Gender gap in associate promotions and turnover is higher when bosses are conservative, study says
Gender disparities in associate promotions and turnover are greater when male partners in the associates’ practice area are more politically conservative, according to a study of the nation’s largest 200 law firms.
One of the study authors, University of Michigan assistant professor Seth Carnahan, spoke about the findings in an article published at the University of Michigan website.
“In general, women are much less likely to be promoted, and much more likely to leave their firms,” Carnahan said. “We found that this gender gap gets smaller when male bosses are more liberal, but it gets larger when male bosses are more conservative.”
The study found that women were 1.9 percent less likely than men to be promoted when male partners in their practice area were predominantly liberal; 2.6 percent less likely than men to be promoted when male partners were moderate; and 3.5 percent less likely than men to be promoted when male partners were predominantly conservative.
With regard to turnover, the study found that when male partners in an associate’s practice area had donated, on average, $1,000 over the previous 10 years to conservative causes, female associates were about 2.9 percent more likely than male associates to leave the firm. The difference rose to about 3.3 percent in practice areas where the average male partner donation to conservative causes was $2,000.
The study, published at SSRN, examined partner political contributions from 2007 to 2012 along with data from the Martindale Hubbell Law Directory and a partner promotions database maintained by the American Lawyer.

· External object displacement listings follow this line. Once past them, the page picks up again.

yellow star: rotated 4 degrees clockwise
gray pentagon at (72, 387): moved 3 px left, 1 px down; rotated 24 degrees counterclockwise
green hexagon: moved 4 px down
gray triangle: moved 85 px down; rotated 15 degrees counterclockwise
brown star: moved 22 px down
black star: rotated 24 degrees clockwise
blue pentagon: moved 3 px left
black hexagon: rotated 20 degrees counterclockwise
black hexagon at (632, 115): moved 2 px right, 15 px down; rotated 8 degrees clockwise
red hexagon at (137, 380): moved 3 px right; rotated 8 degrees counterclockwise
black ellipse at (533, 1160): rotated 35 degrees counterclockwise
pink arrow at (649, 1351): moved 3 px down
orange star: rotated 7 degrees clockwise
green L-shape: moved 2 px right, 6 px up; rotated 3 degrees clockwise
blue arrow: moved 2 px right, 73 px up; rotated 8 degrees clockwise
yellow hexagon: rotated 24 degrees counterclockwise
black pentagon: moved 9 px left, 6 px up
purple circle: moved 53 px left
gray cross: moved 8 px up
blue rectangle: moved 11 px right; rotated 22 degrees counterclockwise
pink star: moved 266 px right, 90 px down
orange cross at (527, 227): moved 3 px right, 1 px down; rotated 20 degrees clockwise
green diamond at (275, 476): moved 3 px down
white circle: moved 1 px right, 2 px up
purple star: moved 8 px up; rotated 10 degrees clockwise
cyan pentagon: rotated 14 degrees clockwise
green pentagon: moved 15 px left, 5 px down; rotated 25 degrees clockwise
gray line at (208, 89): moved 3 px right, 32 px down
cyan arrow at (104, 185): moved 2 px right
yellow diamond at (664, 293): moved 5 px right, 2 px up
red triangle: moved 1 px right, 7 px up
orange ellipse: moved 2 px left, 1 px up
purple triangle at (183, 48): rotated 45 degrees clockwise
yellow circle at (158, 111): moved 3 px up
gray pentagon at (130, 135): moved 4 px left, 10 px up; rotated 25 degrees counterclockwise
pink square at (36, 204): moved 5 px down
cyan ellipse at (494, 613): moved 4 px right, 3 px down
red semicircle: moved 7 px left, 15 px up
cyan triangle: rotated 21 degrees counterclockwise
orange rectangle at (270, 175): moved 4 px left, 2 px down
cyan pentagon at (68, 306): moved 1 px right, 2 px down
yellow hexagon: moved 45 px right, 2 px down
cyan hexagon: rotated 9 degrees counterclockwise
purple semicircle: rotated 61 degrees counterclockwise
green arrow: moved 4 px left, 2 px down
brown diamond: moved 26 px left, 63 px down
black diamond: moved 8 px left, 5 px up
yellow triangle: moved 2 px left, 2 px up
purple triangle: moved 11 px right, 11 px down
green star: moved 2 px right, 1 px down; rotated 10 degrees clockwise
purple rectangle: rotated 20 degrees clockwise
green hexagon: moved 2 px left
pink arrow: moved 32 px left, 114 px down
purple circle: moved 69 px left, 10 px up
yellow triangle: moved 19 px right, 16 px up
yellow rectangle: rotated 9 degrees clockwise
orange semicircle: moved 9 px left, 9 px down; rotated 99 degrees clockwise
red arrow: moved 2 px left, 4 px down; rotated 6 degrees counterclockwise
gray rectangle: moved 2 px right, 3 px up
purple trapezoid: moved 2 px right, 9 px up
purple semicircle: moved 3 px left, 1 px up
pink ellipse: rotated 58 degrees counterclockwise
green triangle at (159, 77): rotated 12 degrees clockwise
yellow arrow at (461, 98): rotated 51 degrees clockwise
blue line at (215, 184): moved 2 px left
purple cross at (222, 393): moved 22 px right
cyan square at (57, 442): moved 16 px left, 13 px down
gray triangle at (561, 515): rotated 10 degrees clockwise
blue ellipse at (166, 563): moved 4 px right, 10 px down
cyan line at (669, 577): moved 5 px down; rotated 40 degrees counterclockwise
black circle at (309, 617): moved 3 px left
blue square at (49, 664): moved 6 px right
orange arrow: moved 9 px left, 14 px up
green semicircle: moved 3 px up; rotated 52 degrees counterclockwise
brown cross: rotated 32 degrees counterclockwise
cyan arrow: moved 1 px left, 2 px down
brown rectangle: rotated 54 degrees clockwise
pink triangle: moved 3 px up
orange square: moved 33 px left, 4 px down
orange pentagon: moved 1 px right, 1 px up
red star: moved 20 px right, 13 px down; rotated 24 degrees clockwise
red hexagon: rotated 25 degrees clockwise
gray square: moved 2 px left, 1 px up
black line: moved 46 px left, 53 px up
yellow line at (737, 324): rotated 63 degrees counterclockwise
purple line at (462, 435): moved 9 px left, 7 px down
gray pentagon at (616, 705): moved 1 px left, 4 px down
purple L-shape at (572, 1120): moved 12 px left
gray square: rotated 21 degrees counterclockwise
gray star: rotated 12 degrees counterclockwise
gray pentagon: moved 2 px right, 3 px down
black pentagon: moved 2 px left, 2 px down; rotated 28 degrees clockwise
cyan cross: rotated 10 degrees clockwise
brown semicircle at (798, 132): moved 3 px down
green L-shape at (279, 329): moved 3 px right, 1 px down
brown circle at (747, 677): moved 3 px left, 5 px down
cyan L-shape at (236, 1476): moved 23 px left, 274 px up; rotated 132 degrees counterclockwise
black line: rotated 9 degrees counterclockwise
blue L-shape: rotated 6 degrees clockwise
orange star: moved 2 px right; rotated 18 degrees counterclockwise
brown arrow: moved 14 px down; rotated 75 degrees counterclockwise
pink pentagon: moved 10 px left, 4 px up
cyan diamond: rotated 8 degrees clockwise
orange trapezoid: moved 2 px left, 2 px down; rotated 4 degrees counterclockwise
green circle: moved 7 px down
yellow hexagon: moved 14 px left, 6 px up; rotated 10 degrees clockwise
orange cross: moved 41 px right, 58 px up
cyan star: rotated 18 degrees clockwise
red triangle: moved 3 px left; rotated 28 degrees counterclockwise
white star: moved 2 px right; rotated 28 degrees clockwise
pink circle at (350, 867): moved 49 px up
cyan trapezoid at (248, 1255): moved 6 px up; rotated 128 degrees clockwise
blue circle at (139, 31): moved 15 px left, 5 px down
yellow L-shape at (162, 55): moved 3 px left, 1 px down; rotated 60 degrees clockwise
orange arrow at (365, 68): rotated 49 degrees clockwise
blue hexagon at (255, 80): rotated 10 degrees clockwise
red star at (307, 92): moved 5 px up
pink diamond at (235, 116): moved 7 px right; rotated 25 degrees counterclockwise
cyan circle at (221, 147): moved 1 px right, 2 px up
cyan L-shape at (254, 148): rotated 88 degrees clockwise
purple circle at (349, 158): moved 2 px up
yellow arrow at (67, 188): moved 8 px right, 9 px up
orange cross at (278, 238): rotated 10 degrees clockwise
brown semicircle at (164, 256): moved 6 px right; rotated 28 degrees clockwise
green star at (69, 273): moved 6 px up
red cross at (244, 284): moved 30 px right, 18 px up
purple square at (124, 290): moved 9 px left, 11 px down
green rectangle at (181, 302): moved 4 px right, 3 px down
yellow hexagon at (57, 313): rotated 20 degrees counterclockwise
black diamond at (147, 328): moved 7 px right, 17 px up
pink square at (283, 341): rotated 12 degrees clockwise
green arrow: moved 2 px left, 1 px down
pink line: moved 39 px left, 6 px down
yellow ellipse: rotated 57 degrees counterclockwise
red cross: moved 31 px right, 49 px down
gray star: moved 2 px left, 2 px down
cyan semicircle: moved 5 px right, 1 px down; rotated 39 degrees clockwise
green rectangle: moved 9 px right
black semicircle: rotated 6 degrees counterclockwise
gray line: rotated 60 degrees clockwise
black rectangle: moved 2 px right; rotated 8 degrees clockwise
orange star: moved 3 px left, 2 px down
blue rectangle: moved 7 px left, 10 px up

The study authors determined a partner’s political affiliation by examining partner donations to political action committees and candidates. Donations to Democrats were equated with a liberal philosophy while donations to Republicans were considered conservative. Averages were then calculated for donations to each party for male partners in associates’ practice areas. Gender was measured by comparing lawyers’ first names with a gender checker directory.
The study also found that politically liberal male partners were 0.8 percent more likely than moderate partners to select female associates for training and development, while conservative partners were 2.7 percent less likely to do so. That finding was based on an analysis of Mergermarket data on attorneys working on mergers and acquisition transactions from 2007 to 2012.
Carnahan conducted the study with Temple University assistant professor Brad Greenwood. Both teach business, but they decided to focus on the legal industry for three reasons, Greenwood told the ABA Journal. First, they saw law partners as more autonomous than executives in many other industries. There is also more available data on lawyers, and law partners were likely to be wealthy and have disposable income, Greenwood said.
Carnahan and Greenwood suggest three possible reasons why a manager’s political ideology might affect his support for gender equality: an aversion to inequality by liberal partners, beliefs about family responsibilities by conservative partners, and beliefs about leadership qualities by conservative partners.
The researchers also caution there could be other reasons for the survey results. To the degree that women associates are more liberal, it’s possible that liberal managers are rewarding associates who share their political views. Or perhaps the highest-quality female associates seek to work for liberal partners. It’s also possible that a partner supports liberal causes and supports gender diversity because he has more female clients.
Carnahan said the results shouldn’t be interpreted as anti-conservative or pro-liberal. “You could have conservative managers who don’t promote women enough and you can have liberal managers who promote women more than they otherwise should,” he said in the University of Michigan article.